**** Record extracts ****

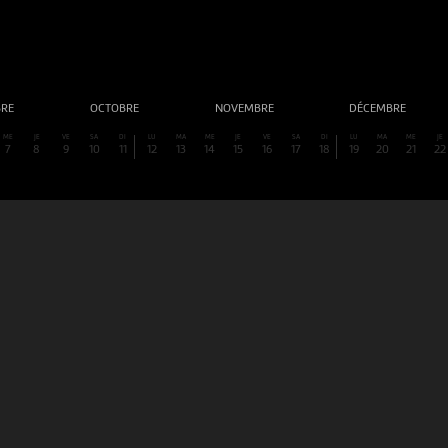
BRE
OCTOBRE
NOVEMBRE
DÉCEMBRE
ME
JE
VE
SA
DI
LU
MA
ME
JE
VE
SA
DI
LU
MA
ME
JE
7
8
9
10
11
12
13
14
15
16
17
18
19
20
21
22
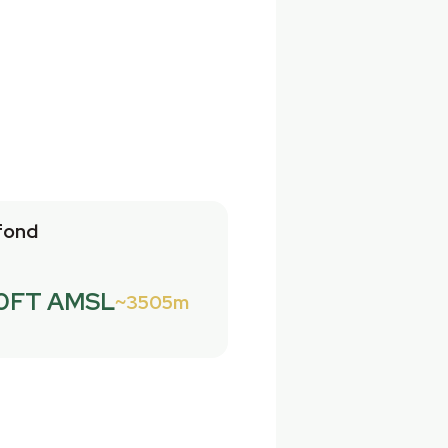
fond
00FT AMSL
3505m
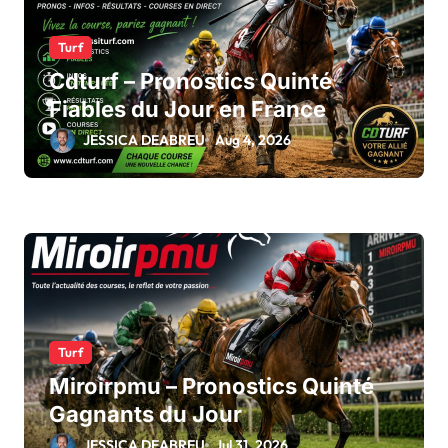
Turf
Cdturf – Pronostics Quinté
Fiables du Jour en France
JESSICA DEABREU
Aug 4, 2026
Turf
Miroirpmu – Pronostics Quinté
Gagnants du Jour
JESSICA DEABREU
Jul 31, 2026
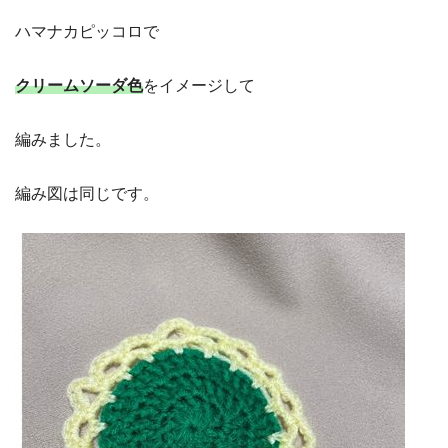
ハマナカピッコロで
クリームソーダ色
をイメージして
編みました。
編み図は同じです。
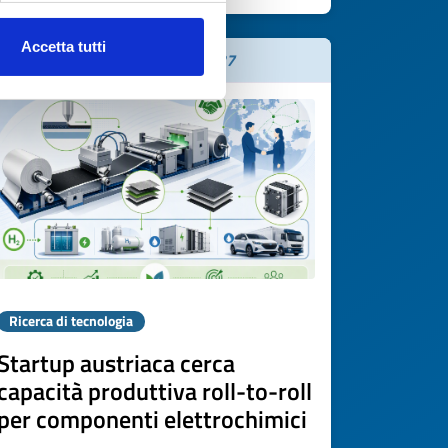
Accetta tutti
Scade il
17 luglio 2027
Ricerca di tecnologia
Startup austriaca cerca
capacità produttiva roll-to-roll
per componenti elettrochimici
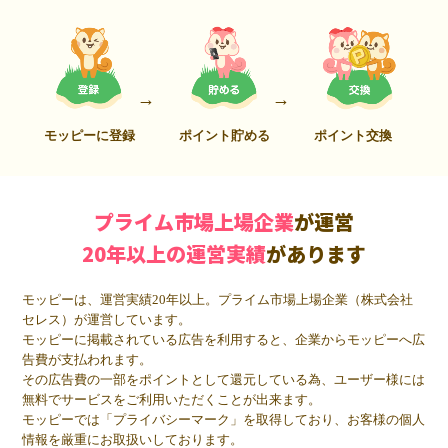
モッピーに登録
ポイント貯める
ポイント交換
プライム市場上場企業
が運営
20年以上の運営実績
があります
モッピーは、運営実績20年以上。プライム市場上場企業（株式会社
セレス）が運営しています。
モッピーに掲載されている広告を利用すると、企業からモッピーへ広
告費が支払われます。
その広告費の一部をポイントとして還元している為、ユーザー様には
無料でサービスをご利用いただくことが出来ます。
モッピーでは「プライバシーマーク」を取得しており、お客様の個人
情報を厳重にお取扱いしております。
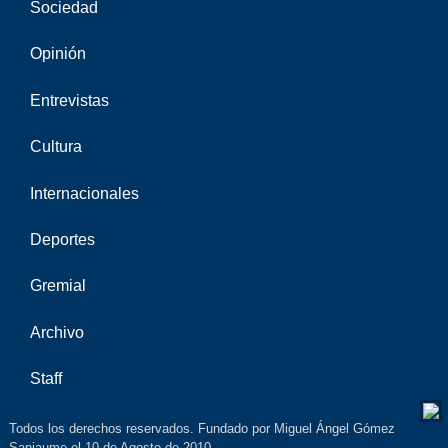
Sociedad
Opinión
Entrevistas
Cultura
Internacionales
Deportes
Gremial
Archivo
Staff
Todos los derechos reservados. Fundado por Miguel Ángel Gómez
Sanjaume el 10 de Agosto de 2010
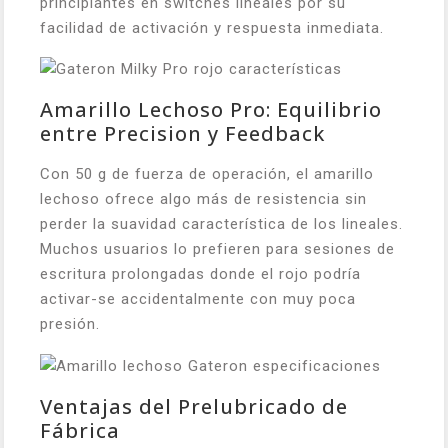
principiantes en switches lineales por su
facilidad de activación y respuesta inmediata.
Amarillo Lechoso Pro: Equilibrio
entre Precision y Feedback
Con 50 g de fuerza de operación, el amarillo
lechoso ofrece algo más de resistencia sin
perder la suavidad característica de los lineales.
Muchos usuarios lo prefieren para sesiones de
escritura prolongadas donde el rojo podría
activar-se accidentalmente con muy poca
presión.
Ventajas del Prelubricado de
Fábrica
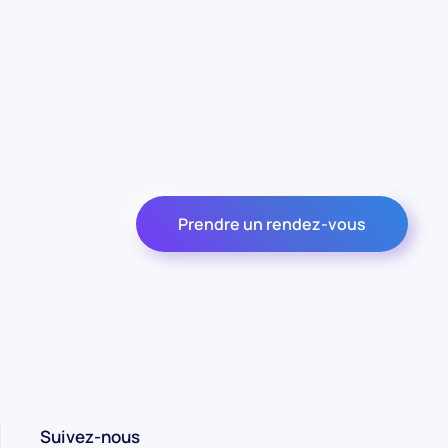
Prendre un rendez-vous
Suivez-nous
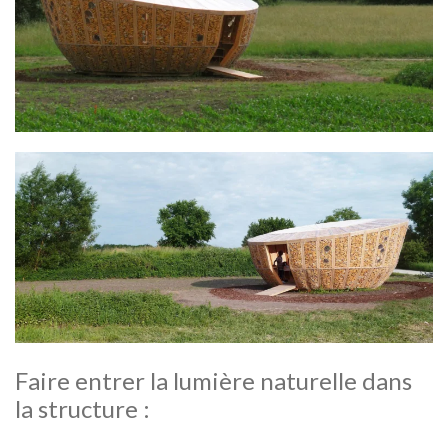
Faire entrer la lumière naturelle dans
la structure :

****

What is needed
Write the data above out again exactly, minus its pictures.

Finished task
BRE
OCTOBRE
NOVEMBRE
DÉCEMBRE
ME
JE
VE
SA
DI
LU
MA
ME
JE
VE
SA
DI
LU
MA
ME
JE
7
8
9
10
11
12
13
14
15
16
17
18
19
20
21
22
fond
00FT AMSL
3505m
Turf
Cdturf – Pronostics Quinté
Fiables du Jour en France
JESSICA DEABREU
Aug 4, 2026
Turf
Miroirpmu – Pronostics Quinté
Gagnants du Jour
JESSICA DEABREU
Jul 31, 2026
ハマナカピッコロで
クリームソーダ色
をイメージして
編みました。
編み図は同じです。
Accetta tutti
Scade il
17 luglio 2027
Ricerca di tecnologia
Startup austriaca cerca
capacità produttiva roll-to-roll
per componenti elettrochimici
モッピーに登録
ポイント貯める
ポイント交換
プライム市場上場企業
が運営
20年以上の運営実績
があります
モッピーは、運営実績20年以上。プライム市場上場企業（株式会社
セレス）が運営しています。
モッピーに掲載されている広告を利用すると、企業からモッピーへ広
告費が支払われます。
その広告費の一部をポイントとして還元している為、ユーザー様には
無料でサービスをご利用いただくことが出来ます。
モッピーでは「プライバシーマーク」を取得しており、お客様の個人
情報を厳重にお取扱いしております。
Sociedad
Opinión
Entrevistas
Cultura
Internacionales
Deportes
Gremial
Archivo
Staff
Todos los derechos reservados. Fundado por Miguel Ángel Gómez
Sanjaume el 10 de Agosto de 2010
principiantes en switches lineales por su
facilidad de activación y respuesta inmediata.
Amarillo Lechoso Pro: Equilibrio
entre Precision y Feedback
Con 50 g de fuerza de operación, el amarillo
lechoso ofrece algo más de resistencia sin
perder la suavidad característica de los lineales.
Muchos usuarios lo prefieren para sesiones de
escritura prolongadas donde el rojo podría
activar-se accidentalmente con muy poca
presión.
Ventajas del Prelubricado de
Fábrica
Prendre un rendez-vous
Suivez-nous
Faire entrer la lumière naturelle dans
la structure :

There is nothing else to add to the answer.